Source data
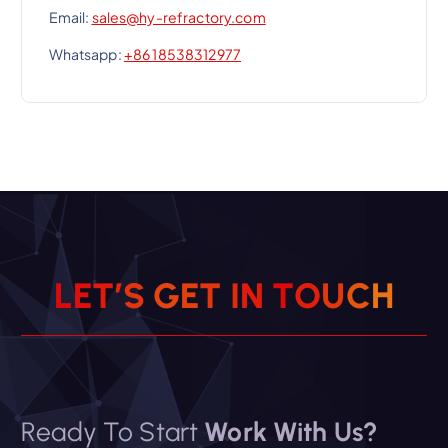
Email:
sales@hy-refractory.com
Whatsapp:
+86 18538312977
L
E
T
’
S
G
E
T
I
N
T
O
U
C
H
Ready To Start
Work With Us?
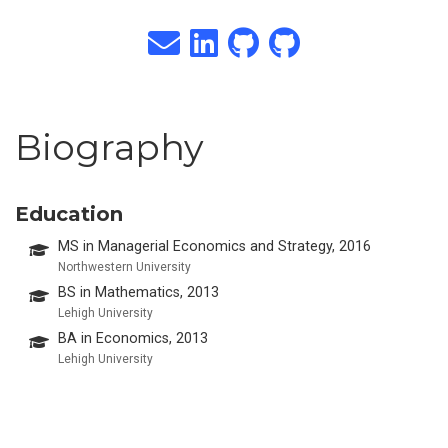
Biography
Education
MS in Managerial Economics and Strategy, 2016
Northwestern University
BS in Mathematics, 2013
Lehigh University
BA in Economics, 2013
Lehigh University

==

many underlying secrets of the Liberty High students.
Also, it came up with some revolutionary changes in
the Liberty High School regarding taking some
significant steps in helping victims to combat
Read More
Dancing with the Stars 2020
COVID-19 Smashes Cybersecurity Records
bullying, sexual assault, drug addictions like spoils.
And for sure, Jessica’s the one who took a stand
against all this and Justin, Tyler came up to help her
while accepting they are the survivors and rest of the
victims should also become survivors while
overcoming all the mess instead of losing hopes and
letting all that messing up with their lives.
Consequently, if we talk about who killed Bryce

— Exercise objective —
Transcribe each line of the data above, unaltered, from the one where "significant steps in" appears to the one where "Consequently, if we" appears, inclusive of both.

— Solution —
significant steps in helping victims to combat
Read More
Dancing with the Stars 2020
COVID-19 Smashes Cybersecurity Records
bullying, sexual assault, drug addictions like spoils.
And for sure, Jessica’s the one who took a stand
against all this and Justin, Tyler came up to help her
while accepting they are the survivors and rest of the
victims should also become survivors while
overcoming all the mess instead of losing hopes and
letting all that messing up with their lives.
Consequently, if we talk about who killed Bryce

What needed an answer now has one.